14. Non-parents feel so much more attractive than parents do is an untruth, Schmutzie says.
This is another thing I’ve never heard parents say, but assuming it is a circulating myth, all other things being equal, I can see – generally – childfree people feeling more attractive than parents. We have more time to primp. No baby food or spit-up on our clothes. We’re (all other things being equal) probably less exhausted, and therefore less exhausted-looking. (That is not an insult.
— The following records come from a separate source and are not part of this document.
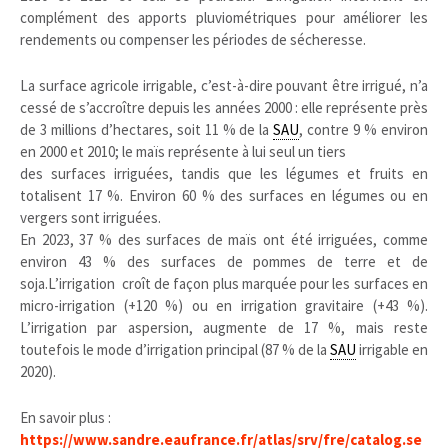
complément des apports pluviométriques pour améliorer les
rendements ou compenser les périodes de sécheresse.
La surface agricole irrigable, c’est-à-dire pouvant être irrigué, n’a
cessé de s’accroître depuis les années 2000 : elle représente près
de 3 millions d’hectares, soit 11 % de la
SAU
, contre 9 % environ
en 2000 et 2010; le maïs représente à lui seul un tiers
des surfaces irriguées, tandis que les légumes et fruits en
totalisent 17 %. Environ 60 % des surfaces en légumes ou en
vergers sont irriguées.
En 2023, 37 % des surfaces de maïs ont été irriguées, comme
environ 43 % des surfaces de pommes de terre et de
soja.L’irrigation croît de façon plus marquée pour les surfaces en
micro-irrigation
(+120 %) ou en
irrigation gravitaire
(+43 %).
L’
irrigation par aspersion
, augmente de 17 %, mais reste
toutefois le mode d’irrigation principal (87 % de la
SAU
irrigable en
2020).
En savoir plus :
https://www.sandre.eaufrance.fr/atlas/srv/fre/catalog.se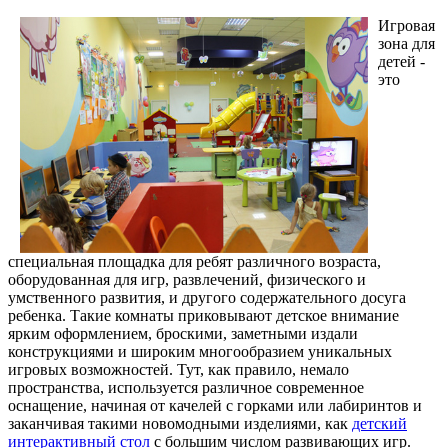
Игровая
зона для
детей -
это
специальная площадка для ребят различного возраста,
оборудованная для игр, развлечений, физического и
умственного развития, и другого содержательного досуга
ребенка. Такие комнаты приковывают детское внимание
ярким оформлением, броскими, заметными издали
конструкциями и широким многообразием уникальных
игровых возможностей. Тут, как правило, немало
пространства, используется различное современное
оснащение, начиная от качелей с горками или лабиринтов и
заканчивая такими новомодными изделиями, как
детский
интерактивный стол
с большим числом развивающих игр.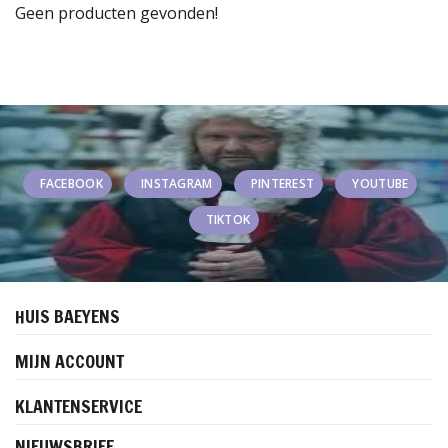
Geen producten gevonden!
FACEBOOK
INSTAGRAM
PINTEREST
YOUTUBE
TIKTOK
HUIS BAEYENS
MIJN ACCOUNT
KLANTENSERVICE
NIEUWSBRIEF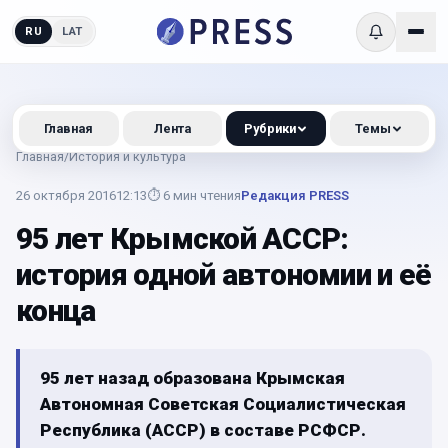
RU
LAT
Главная
Лента
Рубрики
Темы
Главная
/
История и культура
26 октября 2016
12:13
⏱
6
мин чтения
Редакция PRESS
95 лет Крымской АССР:
история одной автономии и её
конца
95 лет назад образована Крымская
Автономная Советская Социалистическая
Республика (АССР) в составе РСФСР.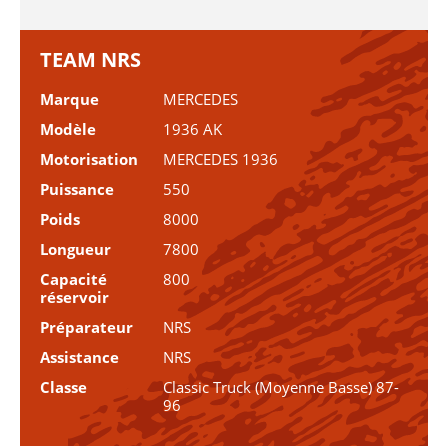
TEAM NRS
Marque
MERCEDES
Modèle
1936 AK
Motorisation
MERCEDES 1936
Puissance
550
Poids
8000
Longueur
7800
Capacité
800
réservoir
Préparateur
NRS
Assistance
NRS
Classe
Classic Truck (Moyenne Basse) 87-
96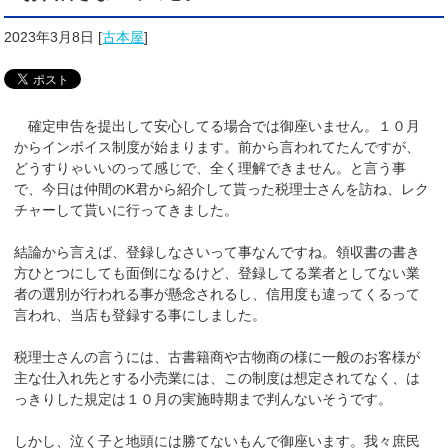
2023年3月8日
[
古本屋
]
確定申告を提出して安心してる場合では御座いません。１０月
からインボイス制度が始まります。前から言われてたんですが、
どうすりゃいいのって感じで、全く理解できません。と言う事
で、今日は仲間のK君から紹介して貰った税理士さんを訪ね、レク
チャーして貰いに行ってきました。
結論から言えば、登録しなさいって事なんですね。領収書の書き
方ひとつにしても面倒になるけど、登録してる業者としてない業
者の選別が行われる事が懸念されるし、信用度も違ってくるって
言われ、当店も登録する事にしました。
税理士さんの言うには、古書籍商や古物商の様に一般のお客様が
主な仕入れ先とする小売業には、この制度は想定されてなく、は
っきりした規定は１０月の実施時期まで判んないそうです。
しかし、泣く子と地頭には勝てないもんで御座います。我々庶民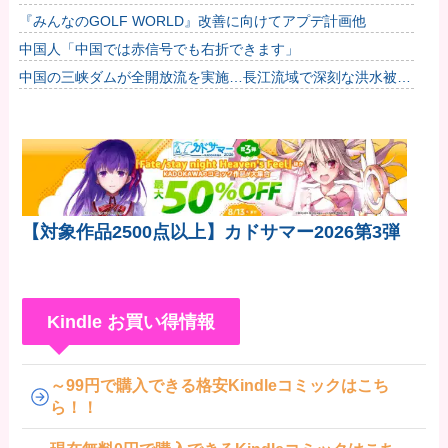
『みんなのGOLF WORLD』改善に向けてアプデ計画他
中国人「中国では赤信号でも右折できます」
中国の三峡ダムが全開放流を実施…長江流域で深刻な洪水被
害！
【対象作品2500点以上】カドサマー2026第3弾
Kindle お買い得情報
～99円で購入できる格安Kindleコミックはこち
ら！！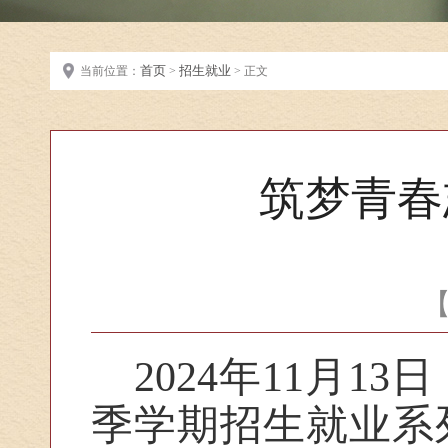
首页
招生就业
当前位置：
>
> 正文
筑梦青春
2024年11月1
季学期招生就业系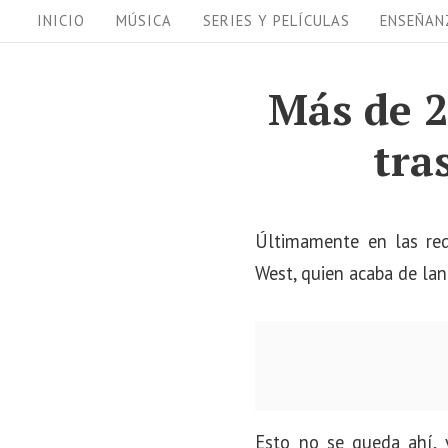
S
S
INICIO
MÚSICA
SERIES Y PELÍCULAS
ENSEÑAN
i
k
i
t
Más de 2
p
e
tra
t
N
o
a
c
v
o
Últimamente en las red
i
n
West, quien acaba de lan
t
g
e
a
n
t
t
i
Esto no se queda ahí, 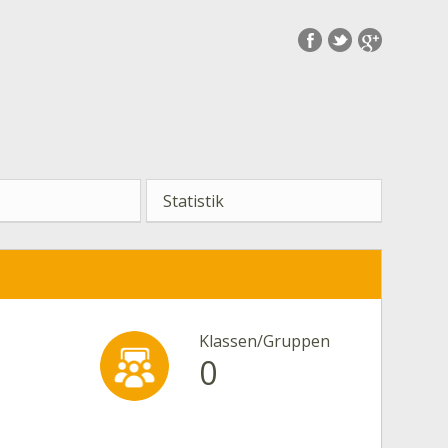
Statistik
Klassen/Gruppen
0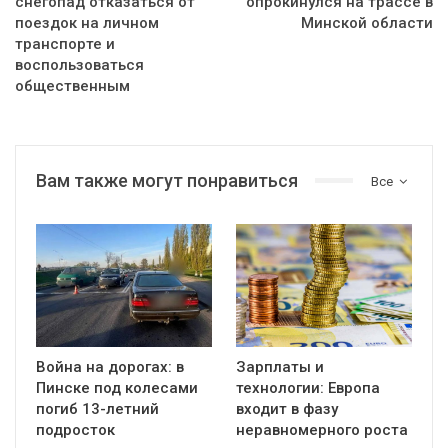
снегопад отказаться от
опрокинулся на трассе в
поездок на личном
Минской области
транспорте и
воспользоваться
общественным
Вам также могут понравиться
Все
Война на дорогах: в
Зарплаты и
Пинске под колесами
технологии: Европа
погиб 13-летний
входит в фазу
подросток
неравномерного роста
I’m not anti-mother or anti-baby. My best friend just shared what she’d been doing for the last two days for her kids, and I KNOW she’s more tired than I am. Today, anyway.)
15. Non-parents have clean homes.
They are definitely easier to keep clean with fewer people around leaving toys and things places, yes.
16. Non-parents don’t have to worry about anyone but themselves.
Schmutzie makes clear that people with or without children will worry about other people, but I think the point a parent who would say this is making is, “You don’t have kids to worry about.”
17. Non-parents stay out until all hours.
If we want to, yes. We do. No babysitter to pay, no kids to tuck in, no kids to make breakfast for in the morning. True, true, true.
THE POINT OF THIS LIST:
Nobody’s life is “perfect” (whatever that means). We all have stuff. But, all other things being equal, there is a clear difference in lifestyle between having and not having children (dependents vs. no dependents). No kids? More time to a. stay late at work, or b. volunteer for a charity, or c. help family members, or d. paint/write/read/play.
There’s nothing wrong with owning, and enjoying, these freedoms, or admitting that not having kids means there IS a difference (all other things being equal). It’s fine.